== Dataset entries ==
──────────────────────────────

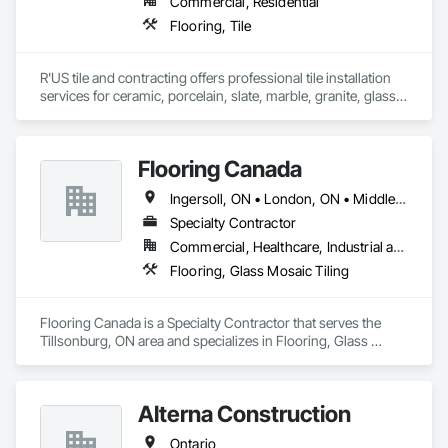
Commercial, Residential
Flooring, Tile
R'US tile and contracting offers professional tile installation 
services for ceramic, porcelain, slate, marble, granite, glass 
tile and many more. Whether it’s mosaic tile, subway tile or 
you are looking for a pattern design within your tiles,R'US Tile 
Flooring Canada
Ingersoll, ON • London, ON • Middlesex Centre, ON • Sarnia, ON • Tillsonburg, ON • Ontario
Specialty Contractor
Commercial, Healthcare, Industrial and Energy, Infrastructure, Institutional, Residential
Flooring, Glass Mosaic Tiling
Flooring Canada is a Specialty Contractor that serves the 
Tillsonburg, ON area and specializes in Flooring, Glass 
Mosaic Tiling.
Alterna Construction
Ontario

──────────────────────────────

== Work to complete ==
The expected output is the lines from the one holding "Flooring Canada is" through the last line of the data, exactly as they appear, with nothing before or after.

== Response ==
Flooring Canada is a Specialty Contractor that serves the 
Tillsonburg, ON area and specializes in Flooring, Glass 
Mosaic Tiling.
Alterna Construction
Ontario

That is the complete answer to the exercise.